5-I-R91150

Identifiers
- IUPAC name 4-amino-N-[1-[3-(4-fluorophenoxy)propyl]-4-methyl-4-piperidinyl]-5-iodo-2-methoxybenzamide;
- CAS Number: 155928-24-8;
- PubChem CID: 132997;
- ChemSpider: 117371;
- UNII: T0W602CN0W;
- CompTox Dashboard (EPA): DTXSID90165995 ;

Chemical and physical data
- Formula: C_{23}H_{29}FIN_{3}O_{2}
- Molar mass: 525.407 g·mol^{−1}
- 3D model (JSmol): Interactive image;
- SMILES Ic1cc(c(OC)cc1N)C(=O)NC3(CCN(CCCc2ccc(F)cc2)CC3)C;
- InChI InChI=1S/C23H29FIN3O2/c1-23(27-22(29)18-14-19(25)20(26)15-21(18)30-2)9-12-28(13-10-23)11-3-4-16-5-7-17(24)8-6-16/h5-8,14-15H,3-4,9-13,26H2,1-2H3,(H,27,29); Key:MIPHZURHMMOGLS-UHFFFAOYSA-N;

= 5-I-R91150 =

Chemical compound

5-I-R91150 (or R93274) is a compound that acts as a potent and selective antagonist of 5-HT_{2A} receptors.
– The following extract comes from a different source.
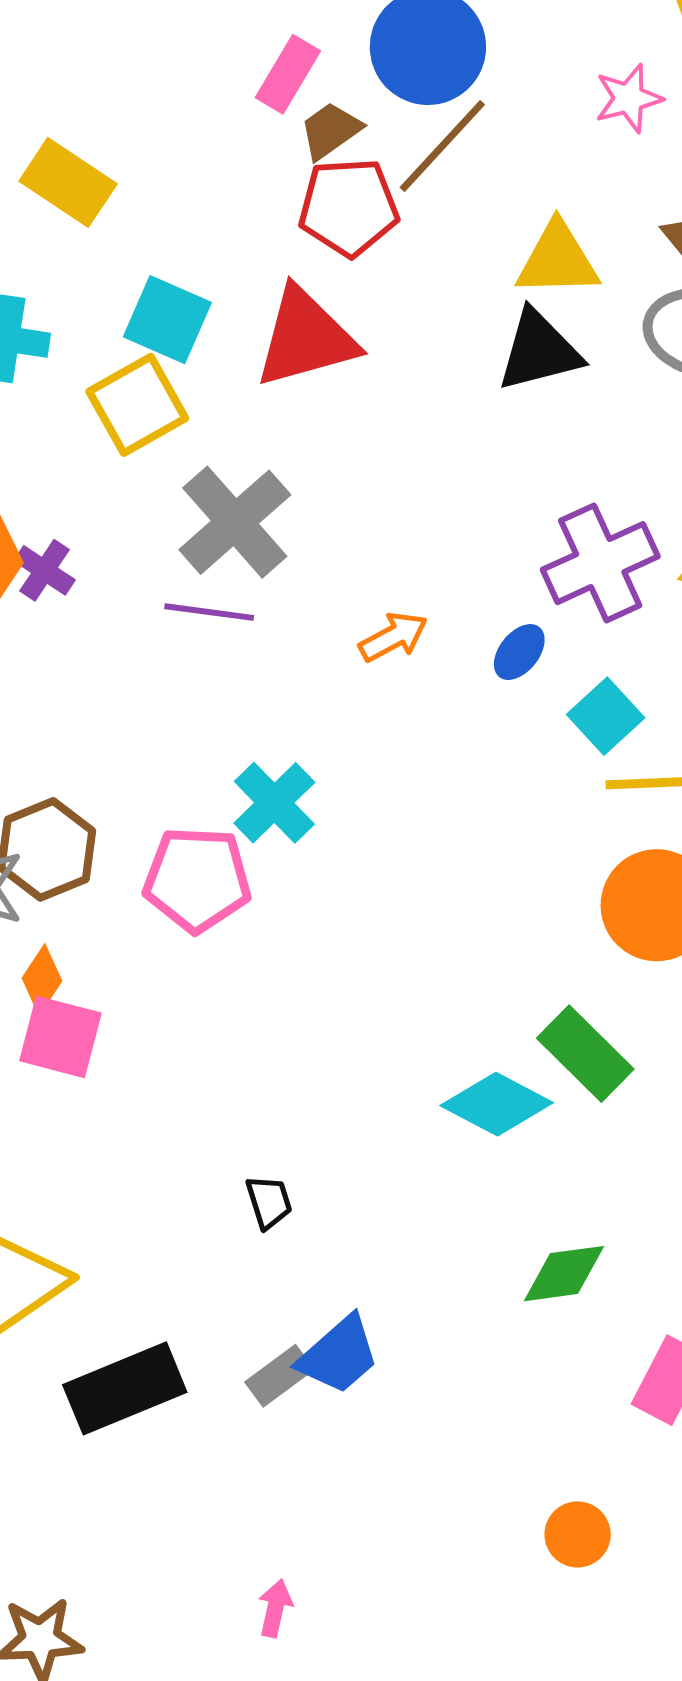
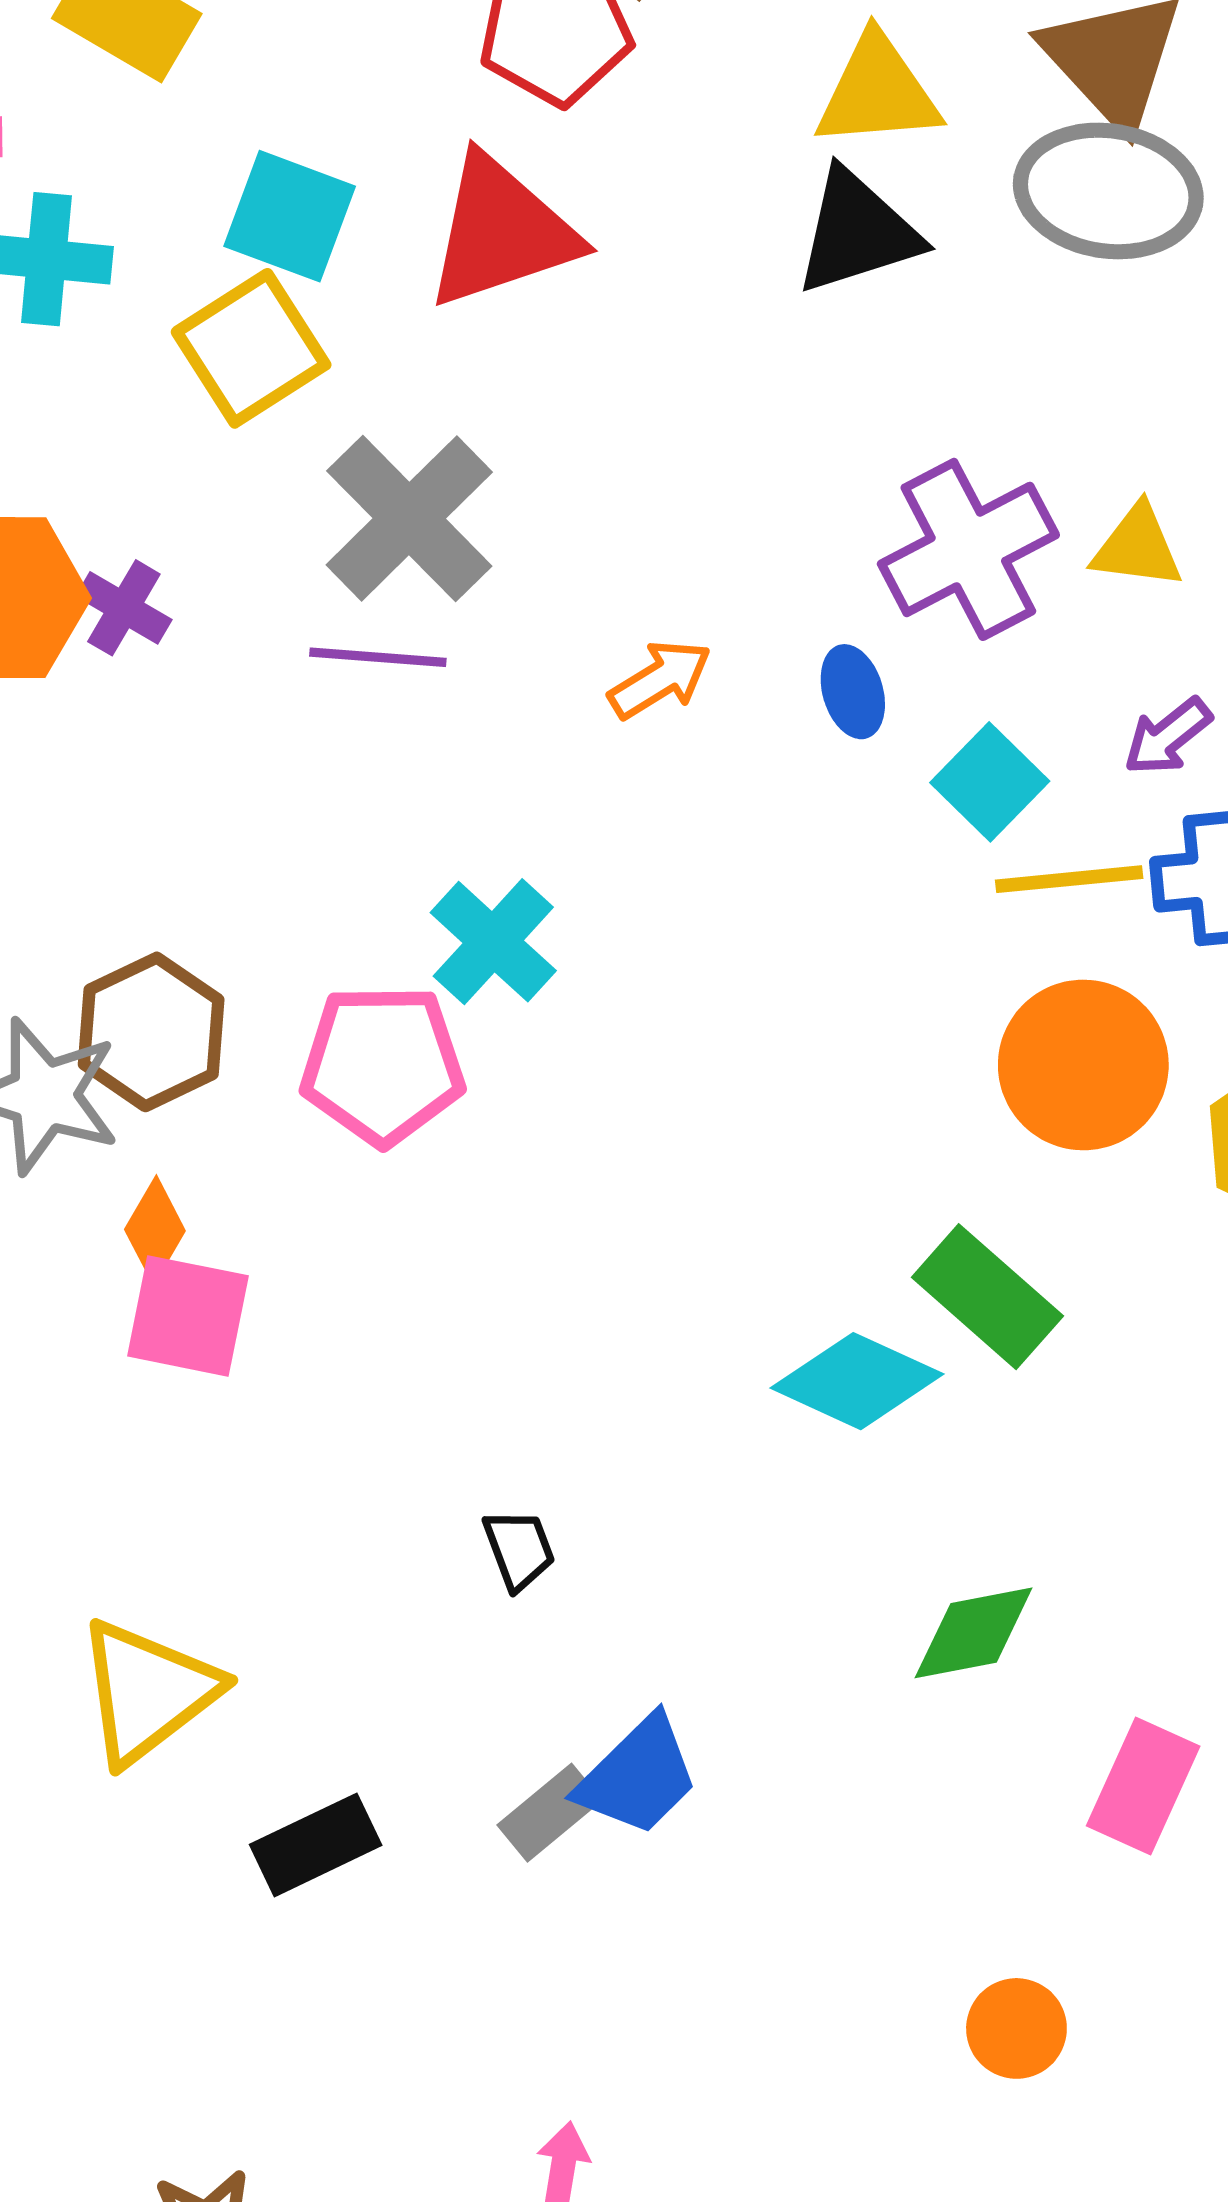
blue ellipse: (519, 652) -> (853, 692), turned -52
black rectangle: (125, 1388) -> (316, 1845), size x0.7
Its main application is as its iodine-123 radiolabeled form, in which it can be used in SPECT scanning in human neuroimaging studies, to examine the distribution of the 5-HT_{2A} receptor subtype in the brain, e.g. with respect to sex and age and in adults with Asperger syndrome or Alzheimer's disease.

An alternative 5-HT_{2A} receptor ligand also used in neuroimaging is altanserin.